A wet basement can pose various problems around your home. It can be the source of dank, fowl odors. The dampness in a wet basement can damage the structure of your home and present a health risk to your family. Mold and bacteria may thrive in a wet basement and cause these other problems. In fact, if you notice musty odors coming from your basement, you can be sure mold and bacteria are present. Use the following four steps to get rid of bacteria in your wet basement.

Step 1 - Determine the Source of Your Leak

You may not actually see the mold, especially if it grows under carpeting or insulation, but you will need to quickly determine the source of the dampness.
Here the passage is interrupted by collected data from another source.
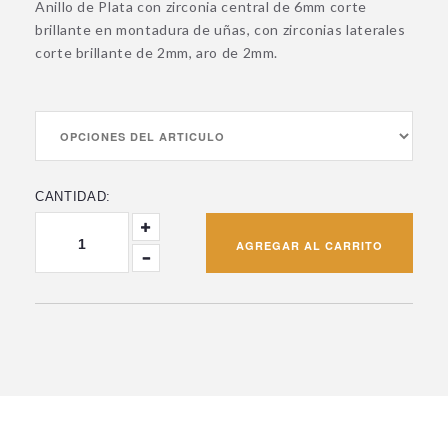
Anillo de Plata con zirconia central de 6mm corte
brillante en montadura de uñas, con zirconias laterales
corte brillante de 2mm, aro de 2mm.
CANTIDAD:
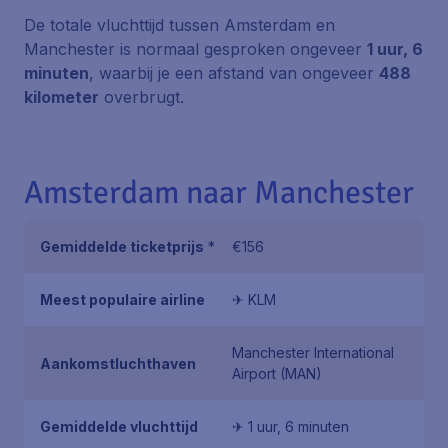
De totale vluchttijd tussen Amsterdam en
Manchester is normaal gesproken ongeveer
1 uur, 6
minuten
, waarbij je een afstand van ongeveer
488
kilometer
overbrugt.
Amsterdam naar Manchester
Gemiddelde ticketprijs
*
€156
Meest populaire airline
✈ KLM
Manchester International
Aankomstluchthaven
Airport (MAN)
Gemiddelde vluchttijd
✈ 1 uur, 6 minuten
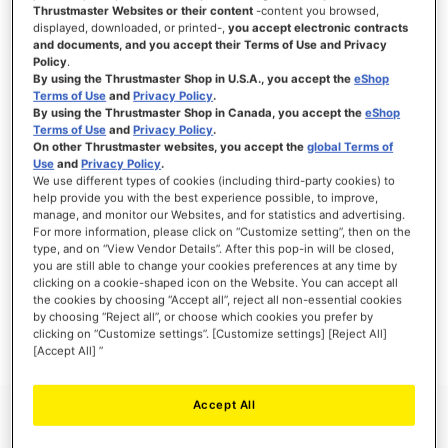
Thrustmaster Websites or their content
-content you browsed,
displayed, downloaded, or printed-,
you accept electronic contracts
and documents, and you accept their Terms of Use and Privacy
Policy
.
INICIAR SESIÓN
By using the Thrustmaster Shop in U.S.A., you accept the
eShop
Terms of Use
and
Privacy Policy
.
¿Olvidó su contraseña?
By using the Thrustmaster Shop in Canada, you accept the
eShop
Terms of Use
and
Privacy Policy
.
On other Thrustmaster websites, you accept the
global Terms of
Use
and
Privacy Policy
.
We use different types of cookies (including third-party cookies) to
help provide you with the best experience possible, to improve,
manage, and monitor our Websites, and for statistics and advertising.
NUEVOS CLIENTES
For more information, please click on “Customize setting”, then on the
type, and on “View Vendor Details”. After this pop-in will be closed,
you are still able to change your cookies preferences at any time by
Crear una cuenta tiene muchos beneficios: Pago más rápido, guardar más de una
dirección, seguimiento de pedidos y mucho más.
clicking on a cookie-shaped icon on the Website. You can accept all
the cookies by choosing “Accept all”, reject all non-essential cookies
by choosing “Reject all”, or choose which cookies you prefer by
CREAR UNA CUENTA
clicking on “Customize settings”. [Customize settings] [Reject All]
[Accept All] ”
Accept All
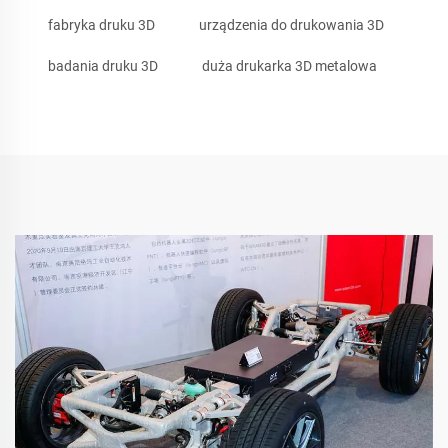
fabryka druku 3D
urządzenia do drukowania 3D
badania druku 3D
duża drukarka 3D metalowa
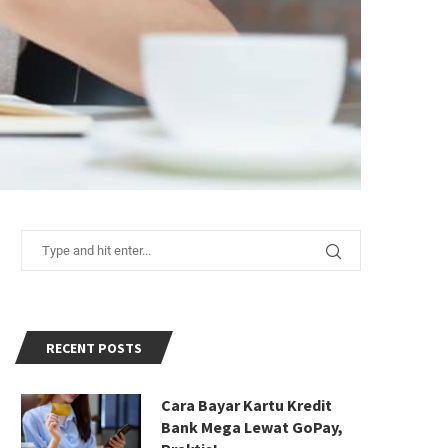
RECENT POSTS
Cara Bayar Kartu Kredit
Bank Mega Lewat GoPay,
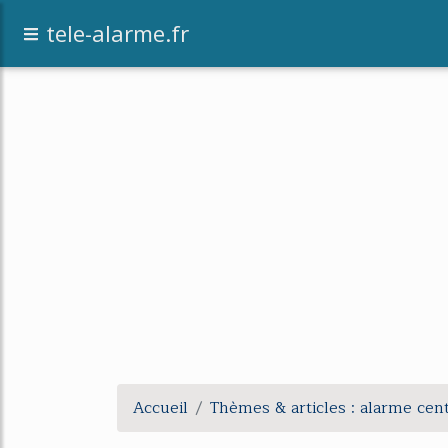
tele-alarme.fr
Accueil
Thèmes & articles : alarme cen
Water in your basement can be caused by many factors, such as leaking irrigation, or sprinkler pipes. Flooding due to heavy rain or snow is another cause, as are malfunctioning plumbing fixtures located on the floor above your basement, and cracks in your foundation.

Step 2 - Remove Accumulated Water

As soon as you determine the source of the water leak or flooding, remove it as quickly as possible. By attending to your wet basement quickly, you will eliminate the opportunity for mold and bacteria to grow.
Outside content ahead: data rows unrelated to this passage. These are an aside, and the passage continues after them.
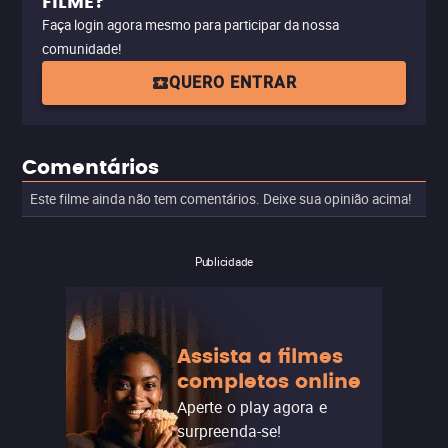
FILME?
Faça login agora mesmo para participar da nossa
comunidade!
QUERO ENTRAR
Comentários
Este filme ainda não tem comentários. Deixe sua opinião acima!
Publicidade
Assista a filmes
completos online
Aperte o play agora e
surpreenda-se!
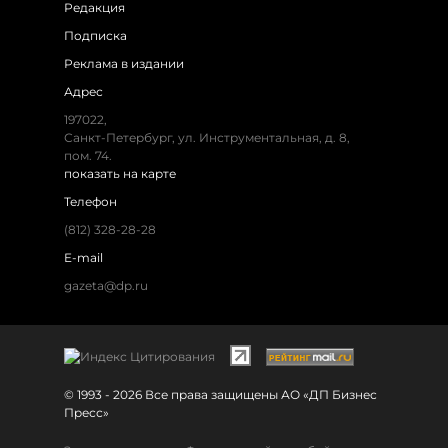
Редакция
Подписка
Реклама в издании
Адрес
197022,
Санкт-Петербург, ул. Инструментальная, д. 8,
пом. 74.
показать на карте
Телефон
(812) 328-28-28
E-mail
gazeta@dp.ru
© 1993 - 2026 Все права защищены АО «ДП Бизнес
Пресс»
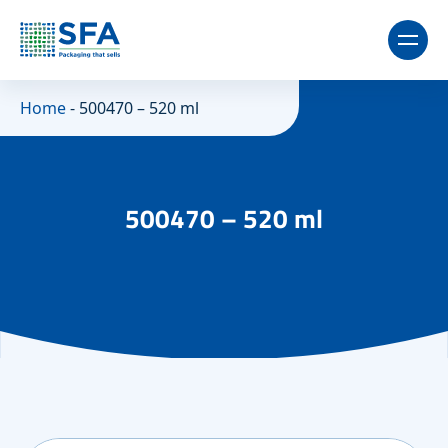
Home
-
500470 – 520 ml
500470 – 520 ml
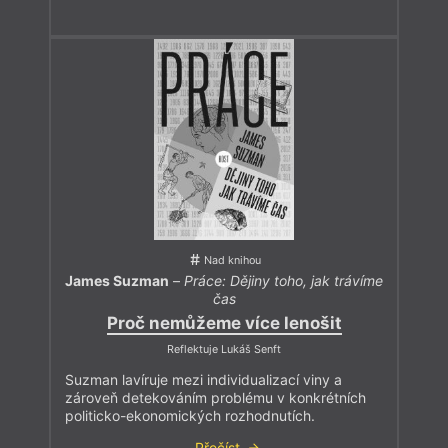
Nad knihou
James Suzman
–
Práce: Dějiny toho, jak trávíme
čas
Proč nemůžeme více lenošit
Reflektuje Lukáš Senft
Suzman lavíruje mezi individualizací viny a
zároveň detekováním problému v konkrétních
politicko-ekonomických rozhodnutích.
Přečíst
If only a small amount of water has accumulated, you can wipe it up with a sponge or rag dipped in hot, soapy water. If you need to remove a large amount of water, you will need to use a water pump. If the flooding has caused the leak, you will must take particular precaution to prevent coming into contact the water. It may carry contamination from garbage or sewage. When cleaning up flood water, be sure to use protective equipment, including latex gloves and a face mask.

Step 3 - Disinfect the Area

After removing the initial water from your basement, scrub the entire area with soap and water. Afterward, wash the area with commercial disinfectant or diluted bleach. Again, make sure you use protective equipment. Dispose of any damp carpeting, wood, or other material that you cannot dry and thoroughly clean.
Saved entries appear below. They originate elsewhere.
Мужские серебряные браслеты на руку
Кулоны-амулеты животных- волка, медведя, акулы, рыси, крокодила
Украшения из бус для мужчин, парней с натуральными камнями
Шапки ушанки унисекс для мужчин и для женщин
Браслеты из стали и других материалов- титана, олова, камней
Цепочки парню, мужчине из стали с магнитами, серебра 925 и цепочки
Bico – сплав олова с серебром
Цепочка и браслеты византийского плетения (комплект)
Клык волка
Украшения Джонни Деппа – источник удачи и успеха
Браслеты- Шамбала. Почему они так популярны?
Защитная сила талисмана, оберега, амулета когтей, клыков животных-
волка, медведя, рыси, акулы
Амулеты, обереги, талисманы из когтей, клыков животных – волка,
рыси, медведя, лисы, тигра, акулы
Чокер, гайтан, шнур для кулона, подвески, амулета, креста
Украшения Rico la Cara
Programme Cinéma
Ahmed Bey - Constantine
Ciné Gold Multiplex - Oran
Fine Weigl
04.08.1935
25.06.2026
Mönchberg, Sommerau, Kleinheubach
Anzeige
Step 4 - Waterproof Your Basement

To prevent future problems, take time to seal any cracks, holes, or openings you find in your basement. For small areas, use epoxy glue. For the larger spaces, you will need to use cement. If your basement is unfinished, you may want to waterproof the area. Unfortunately, waterproofing will not work for walls which you have painted, unless you choose to completely remove the paint.